As Reviewer 3 suggests, the following information was added to the Discussion of the manuscript:

• Line 353: In this study, we carried out an initial in vitro approach with a specifically designed cell line (HEK-Blue^TMhTLR2) for monitoring TLR2 agonists and antagonists, in order to find out how LTF contributes to TLR2 modulation.
• Line 361: The use of HEK-Blue^TMhTLR2 cell line allowed us to obtain a precise, specific, and direct demonstration that LTF immunomodulation involves the NF-kB-mediated TLR2 signaling pathway; confirming the successful and functional interaction between LTF and TLR2, and providing a stronger demonstration of the TLR2 immunomodulation by the human LTF. Undoubtedly, a deeper study about LTF modulatory properties on TLR2´s immune-inflammatory response in a corneal epithelial cell line will be needed as the next step in future studies to understand in more detail the specific molecular process.

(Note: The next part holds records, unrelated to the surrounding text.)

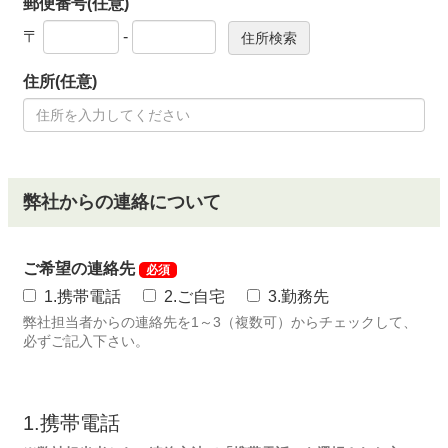
郵便番号(任意)
〒
-
住所(任意)
弊社からの連絡について
ご希望の連絡先
必須
1.携帯電話
2.ご自宅
3.勤務先
弊社担当者からの連絡先を1～3（複数可）からチェックして、
必ずご記入下さい。
1.携帯電話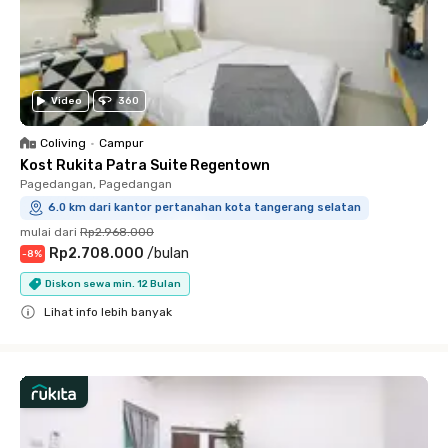
Video
360
Coliving
•
Campur
Kost Rukita Patra Suite Regentown
Pagedangan, Pagedangan
6.0 km dari kantor pertanahan kota tangerang selatan
mulai dari
Rp2.968.000
Rp2.708.000
/
bulan
-
8
%
Diskon sewa min. 12 Bulan
Lihat info lebih banyak
Close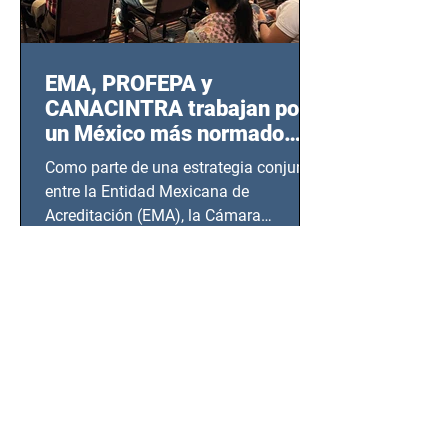
EMA, PROFEPA y
CANACINTRA trabajan por
un México más normado
desde Querétaro, Hidalgo y
Como parte de una estrategia conjunta
BCS
entre la Entidad Mexicana de
Acreditación (EMA), la Cámara
Nacional de la Industria de...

Regarding the second point (Understanding that lactoferrin alters de immune responses, in which way can they provoke the ectatic changes of the cornea?): We have demonstrated that LTF modulates the immune response. Hence, we hypothesize that the way in which LTF causes changes in the cornea may be through the ability to reduce the chronic immune-inflammatory microenvironment characteristic of KC. Specifically, human LTF modulates the immune-inflammatory process mediated by the NF-κB-dependent TLR2 signaling pathway; preventing the overexpression of innate immune receptors, minimizing the release of pro-inflammatory cytokines, and limiting the potentiation of the chronic immune-inflammatory state. In this regard, LTF helps to minimize the cascade of molecular events (involving interleukins and metalloproteinases (MMPs)) that trigger the corneal tissue degradation characteristic of the pathophysiology of the disease.

As Reviewer 3 suggest, the following information was added to the Discussion of the manuscript:

• Line 368: This finding provides clear evidence that human LTF modulates the immune-inflammatory process mediated by the NF-κB-dependent TLR2 signaling pathway; preventing the overexpression of innate immune receptors, minimizing the release of proinflammatory cytokines, and limiting the enhancement of the chronic immune-inflammatory state. The ability to reduce the chronic immune-inflammatory microenvironment in KC corneas will help to minimize the cascade of molecular events (involving interleukins and metalloproteases (MMPs)) that trigger the corneal tissue degradation characteristic of the pathophysiology of the disease.